How would you test whether income was dependent upon sex after controlling for the effect of education?
fit2 <- lm(income~sex + education, data=ChileData)
anova(fit1, fit2)
## Analysis of Variance Table
##
## Model 1: income ~ sex
## Model 2: income ~ sex + education
## Res.Df RSS Df Sum of Sq F Pr(>F)
## 1 2437 3.8354e+12
## 2 2435 3.0552e+12 2 7.8025e+11 310.94 < 2.2e-16 ***
## ---
## Signif. codes: 0 '***' 0.001 '**' 0.01 '*' 0.05 '.' 0.1 ' ' 1
This is a two-way ANOVA model as there are two discrete factors, sex and education.

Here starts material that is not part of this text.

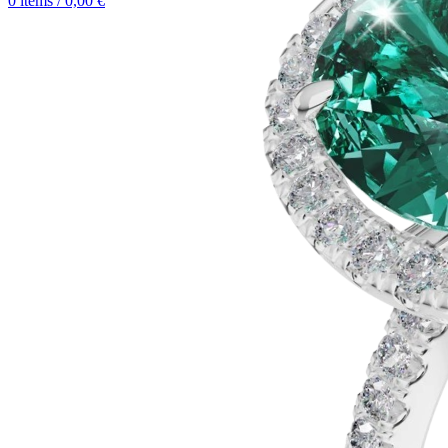
0
items
/
0,00
€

Are the effects of sex and education additive or is there an interaction between them?
interaction.plot(ChileData$sex, ChileData$education, ChileData$income)

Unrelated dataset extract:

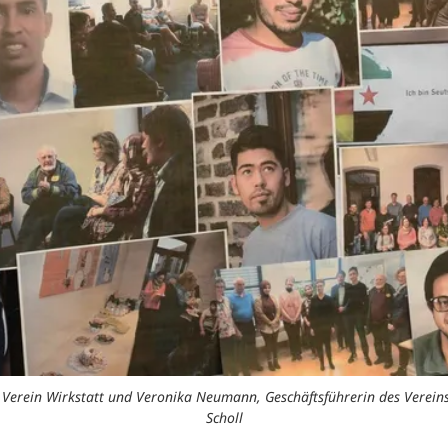
im Verein Wirkstatt und Veronika Neumann, Geschäftsführerin des Vereins
Scholl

fit3 <- lm(income~sex *education, data=ChileData)
anova(fit3, fit2)
## Analysis of Variance Table
##
## Model 1: income ~ sex * education
## Model 2: income ~ sex + education
## Res.Df RSS Df Sum of Sq F Pr(>F)
## 1 2433 3.0537e+12
## 2 2435 3.0552e+12 -2 -1439903232 0.5736 0.5636
How would you test whether income was dependent upon age?
fit4 <- lm(income~age, data=ChileData)
summary(fit4)
##
## Call:
## lm(formula = income ~ age, data = ChileData)
##
## Residuals:
## Min 1Q Median 3Q Max
## -33155 -24022 -17714 1491 168478
##
## Coefficients:
## Estimate Std. Error t value Pr(>|t|)
## (Intercept) 37085.79 2247.61 16.50 <2e-16 ***
## age -79.48 54.80 -1.45 0.147
## ---
## Signif. codes: 0 '***' 0.001 '**' 0.01 '*' 0.05 '.' 0.1 ' ' 1
##
## Residual standard error: 39700 on 2437 degrees of freedom
## Multiple R-squared: 0.0008624, Adjusted R-squared: 0.0004524
## F-statistic: 2.103 on 1 and 2437 DF, p-value: 0.1471
How could you test whether income was dependent upon education after controlling for age?

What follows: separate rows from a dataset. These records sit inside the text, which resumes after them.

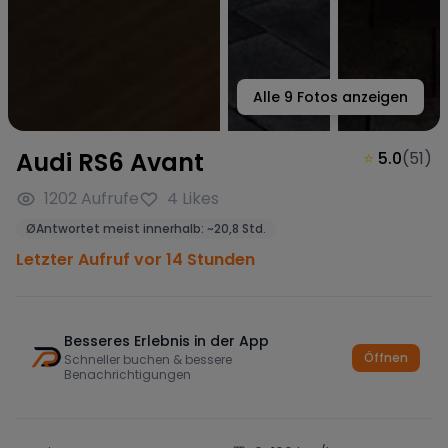
Alle
9
Fotos anzeigen
Audi RS6 Avant
⭐
5.0
(
51
)
1202
Aufrufe
4
Likes
Ø
Antwortet meist innerhalb:
~
20,8 Std.
Letzter Aufruf vor 14 Stunden
Besseres Erlebnis in der App
Öffnen
Schneller buchen & bessere
Benachrichtigungen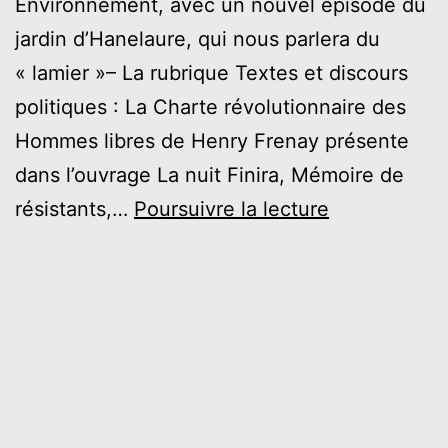
Environnement, avec un nouvel épisode du
jardin d’Hanelaure, qui nous parlera du
« lamier »– La rubrique Textes et discours
politiques : La Charte révolutionnaire des
Hommes libres de Henry Frenay présente
dans l’ouvrage La nuit Finira, Mémoire de
AVRIL
résistants,…
Poursuivre la lecture
2023
–
Les
Allumeurs
de
Réverbères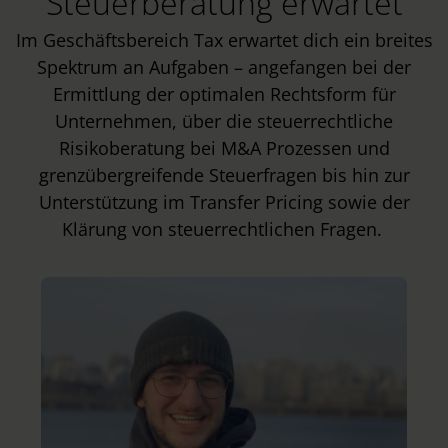
Steuerberatung erwartet
Im Geschäftsbereich Tax erwartet dich ein breites
Spektrum an Aufgaben – angefangen bei der
Ermittlung der optimalen Rechtsform für
Unternehmen, über die steuerrechtliche
Risikoberatung bei M&A Prozessen und
grenzübergreifende Steuerfragen bis hin zur
Unterstützung im Transfer Pricing sowie der
Klärung von steuerrechtlichen Fragen.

fit5 <- lm(income~age + education, data=ChileData)
anova(fit4,fit5)
## Analysis of Variance Table
##
## Model 1: income ~ age
## Model 2: income ~ age + education
## Res.Df RSS Df Sum of Sq F Pr(>F)
## 1 2437 3.8411e+12
## 2 2435 3.0190e+12 2 8.2209e+11 331.53 < 2.2e-16 ***
## ---
## Signif. codes: 0 '***' 0.001 '**' 0.01 '*' 0.05 '.' 0.1 ' ' 1
This is an analysis of covariance model as there is a combination of continuous and discrete covariates.
The first type of analysis compared two categorical variables using contingency tables. The response variables was vote and the covariate was education.
The second and third analyses had a continuous response variable income, but had categorical covariates (sex and education). We analysed this using a type of linear regression analysis called Analysis of Variance (ANOVA).
The fourth analysis had a continous resonse income, and one categorical covariate education and one continous covariate age. We analysed this using linear regression - a type of Analysis of Covariance (ANCOVA).
As we shall see, ANOVA and ANCOVA are really just special cases of regression.